I craned my neck in anxiety as they backed away behind a thicket and… I didn’t have a chance to see what happened next.

With a dull thud, something dropped down from the tree I was backed up against. Before I could look up, a thick, steely arm snaked around my waist and hauled me upward. My feet left the ground. Something, someone with incredible strength and speed was swinging me up the tree.

Craning my neck even as my stomach lurched at the sheer height I suddenly found myself at, I realized I was staring up at… that man. The werewolf we had freed.

Crap. He was climbing the tree with the power of a single arm while the other kept me bound tightly against him… suffocatingly tight. But at the speed he was traveling, he couldn’t grip me tight enough to make me feel secure.

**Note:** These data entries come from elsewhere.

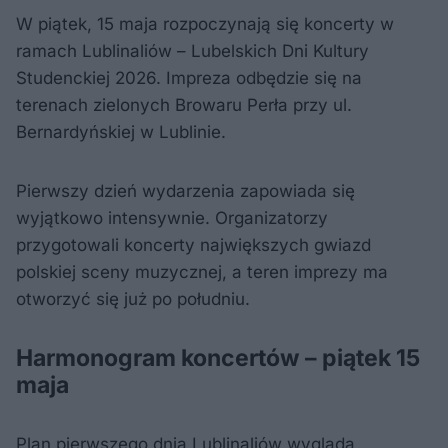
W piątek, 15 maja rozpoczynają się koncerty w
ramach Lublinaliów – Lubelskich Dni Kultury
Studenckiej 2026. Impreza odbędzie się na
terenach zielonych Browaru Perła przy ul.
Bernardyńskiej w Lublinie.
Pierwszy dzień wydarzenia zapowiada się
wyjątkowo intensywnie. Organizatorzy
przygotowali koncerty największych gwiazd
polskiej sceny muzycznej, a teren imprezy ma
otworzyć się już po południu.
Harmonogram koncertów – piątek 15
maja
Plan pierwszego dnia Lublinaliów wygląda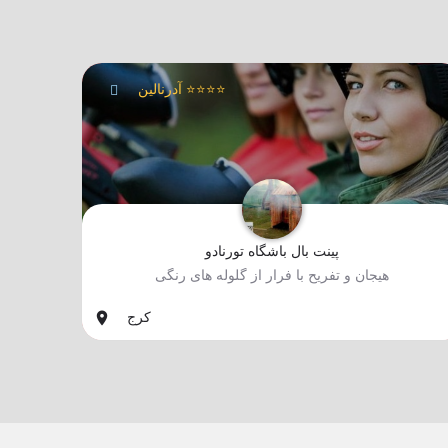
آدرنالین ⭐⭐⭐⭐
پینت بال باشگاه تورنادو
هیجان و تفریح با فرار از گلوله های رنگی
#اکشن, #بازی, #تعامل, #طبیعت, #هیجان
کرج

A round of shouts came from beneath us. I was too afraid to look down now, but as gunshots fired, it was clear they had spotted me escaping. We’d reached the top of the tree by now, and with a leap that made my blood run cold, the wolf man lurched toward a neighboring treetop. And then he jumped again, and again, and again, like a wolf incarnation of Tarzan, from branch to branch, tree to tree, until we had reached the trees that stood outside the boundary.

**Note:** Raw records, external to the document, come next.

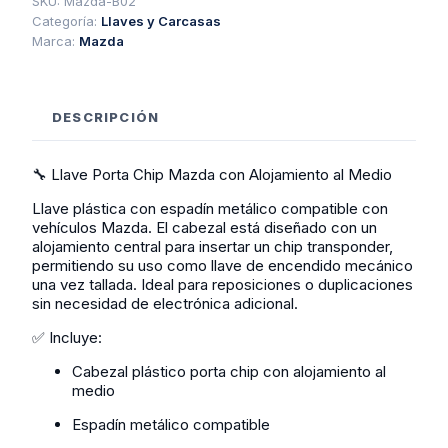
Con
SKU:
Mazda-B02
Alojamiento
Categoría:
Llaves y Carcasas
Al
Marca:
Mazda
Medio
cantidad
DESCRIPCIÓN
🔧 Llave Porta Chip Mazda con Alojamiento al Medio
Llave plástica con espadín metálico compatible con
vehículos Mazda. El cabezal está diseñado con un
alojamiento central para insertar un chip transponder,
permitiendo su uso como llave de encendido mecánico
una vez tallada. Ideal para reposiciones o duplicaciones
sin necesidad de electrónica adicional.
✅ Incluye:
Cabezal plástico porta chip con alojamiento al
medio
Espadín metálico compatible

He paused to catch his breath, but he did not stop here. My heart felt like it was going to give way as he continued to create distance between us and the hunters. Only when the screeching and shouts faded did he swing to lower branches before eventually landing on the ground with stunning grace, as though he were born to climb trees.

The dense wood had become so eerily quiet I could practically hear the blood pounding in my ears. Still gripping me firmly, he lowered me to the ground before standing over me. His cool eyes bored down into mine, his lips parted slightly as he breathed.

There were a hundred questions I could have asked in that moment, but the first one that came to my lips was:

“Why did you do that?”

He furrowed his thick brows, head cocking slightly to one side. He scrutinized me as though he found my question curious. “You helped me,” he replied in a low voice. “Now… I have helped you.”